Dataset excerpts
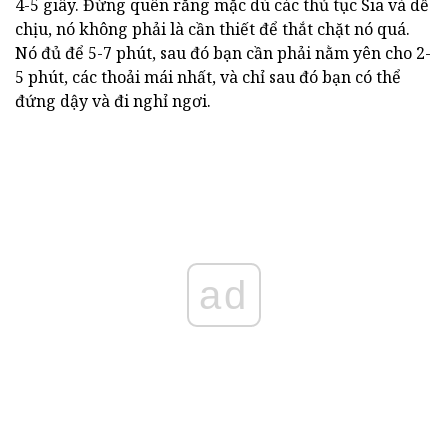
4-5 giây. Đừng quên rằng mặc dù các thủ tục Sia và dễ
chịu, nó không phải là cần thiết để thắt chặt nó quá.
Nó đủ để 5-7 phút, sau đó bạn cần phải nằm yên cho 2-
5 phút, các thoải mái nhất, và chỉ sau đó bạn có thể
đứng dậy và đi nghỉ ngơi.
ad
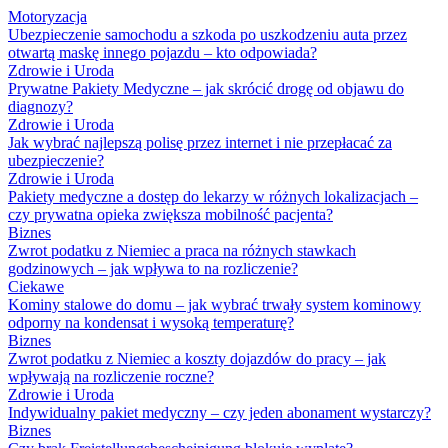
Motoryzacja
Ubezpieczenie samochodu a szkoda po uszkodzeniu auta przez
otwartą maskę innego pojazdu – kto odpowiada?
Zdrowie i Uroda
Prywatne Pakiety Medyczne – jak skrócić drogę od objawu do
diagnozy?
Zdrowie i Uroda
Jak wybrać najlepszą polisę przez internet i nie przepłacać za
ubezpieczenie?
Zdrowie i Uroda
Pakiety medyczne a dostęp do lekarzy w różnych lokalizacjach –
czy prywatna opieka zwiększa mobilność pacjenta?
Biznes
Zwrot podatku z Niemiec a praca na różnych stawkach
godzinowych – jak wpływa to na rozliczenie?
Ciekawe
Kominy stalowe do domu – jak wybrać trwały system kominowy
odporny na kondensat i wysoką temperaturę?
Biznes
Zwrot podatku z Niemiec a koszty dojazdów do pracy – jak
wpływają na rozliczenie roczne?
Zdrowie i Uroda
Indywidualny pakiet medyczny – czy jeden abonament wystarczy?
Biznes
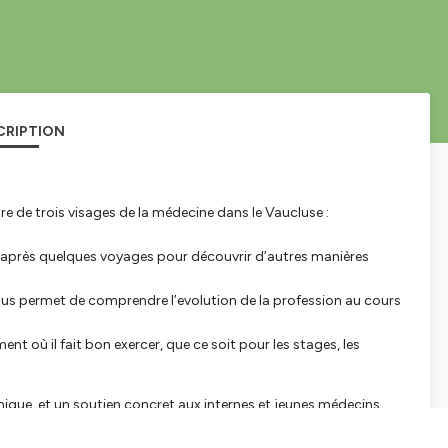
CRIPTION
tre de trois visages de la médecine dans le Vaucluse :
, après quelques voyages pour découvrir d’autres manières
ous permet de comprendre l’evolution de la profession au cours
ent où il fait bon exercer, que ce soit pour les stages, les
ique, et un soutien concret aux internes et jeunes médecins.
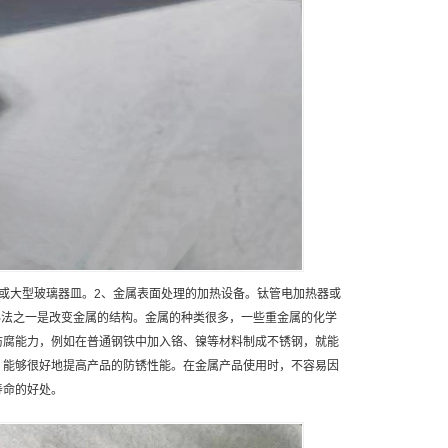
或大型玻璃器皿。2、金属表面处理的加热设备。钛管电加热器或
办法之一是改变金属的结构。金属的种类很多，一些重金属的化学
防腐能力，例如在普通钢铁中加入铬、镍等材料制成不锈钢，就能
，能够很好地提高产品的防锈性能。在金属产品使用时，不容易因
寿命的好处。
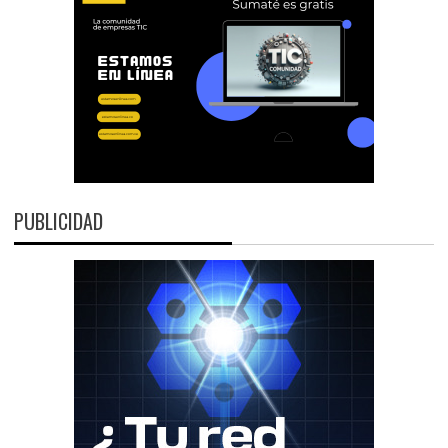
PUBLICIDAD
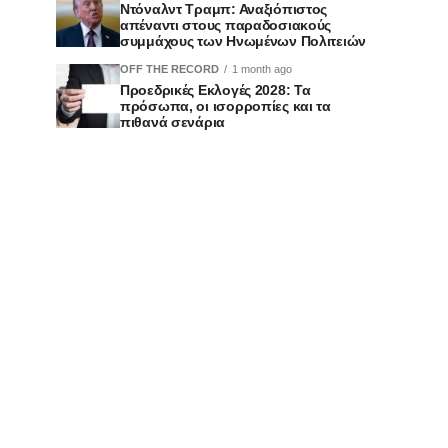
Ντόναλντ Τραμπ: Αναξιόπιστος
απέναντι στους παραδοσιακούς
συμμάχους των Ηνωμένων Πολιτειών
OFF THE RECORD
1 month ago
Προεδρικές Εκλογές 2028: Τα
πρόσωπα, οι ισορροπίες και τα
πιθανά σενάρια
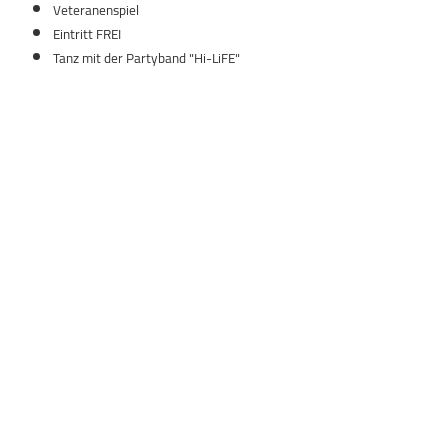
Veteranenspiel
Eintritt FREI
Tanz mit der Partyband "Hi-LiFE"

DIRECTIONS —
Transcribe the records above exactly, omitting every picture they contain.

ANSWER TO THIS PROBLEM —
4-5 giây. Đừng quên rằng mặc dù các thủ tục Sia và dễ
chịu, nó không phải là cần thiết để thắt chặt nó quá.
Nó đủ để 5-7 phút, sau đó bạn cần phải nằm yên cho 2-
5 phút, các thoải mái nhất, và chỉ sau đó bạn có thể
đứng dậy và đi nghỉ ngơi.
ad
Motoryzacja
Ubezpieczenie samochodu a szkoda po uszkodzeniu auta przez
otwartą maskę innego pojazdu – kto odpowiada?
Zdrowie i Uroda
Prywatne Pakiety Medyczne – jak skrócić drogę od objawu do
diagnozy?
Zdrowie i Uroda
Jak wybrać najlepszą polisę przez internet i nie przepłacać za
ubezpieczenie?
Zdrowie i Uroda
Pakiety medyczne a dostęp do lekarzy w różnych lokalizacjach –
czy prywatna opieka zwiększa mobilność pacjenta?
Biznes
Zwrot podatku z Niemiec a praca na różnych stawkach
godzinowych – jak wpływa to na rozliczenie?
Ciekawe
Kominy stalowe do domu – jak wybrać trwały system kominowy
odporny na kondensat i wysoką temperaturę?
Biznes
Zwrot podatku z Niemiec a koszty dojazdów do pracy – jak
wpływają na rozliczenie roczne?
Zdrowie i Uroda
Indywidualny pakiet medyczny – czy jeden abonament wystarczy?
Biznes
CRIPTION
tre de trois visages de la médecine dans le Vaucluse :
, après quelques voyages pour découvrir d’autres manières
ous permet de comprendre l’evolution de la profession au cours
ent où il fait bon exercer, que ce soit pour les stages, les
ique, et un soutien concret aux internes et jeunes médecins.
或大型玻璃器皿。2、金属表面处理的加热设备。钛管电加热器或
办法之一是改变金属的结构。金属的种类很多，一些重金属的化学
防腐能力，例如在普通钢铁中加入铬、镍等材料制成不锈钢，就能
，能够很好地提高产品的防锈性能。在金属产品使用时，不容易因
寿命的好处。
PUBLICIDAD
Ντόναλντ Τραμπ: Αναξιόπιστος
απέναντι στους παραδοσιακούς
συμμάχους των Ηνωμένων Πολιτειών
OFF THE RECORD
1 month ago
Προεδρικές Εκλογές 2028: Τα
πρόσωπα, οι ισορροπίες και τα
πιθανά σενάρια
Veteranenspiel
Eintritt FREI
Tanz mit der Partyband "Hi-LiFE"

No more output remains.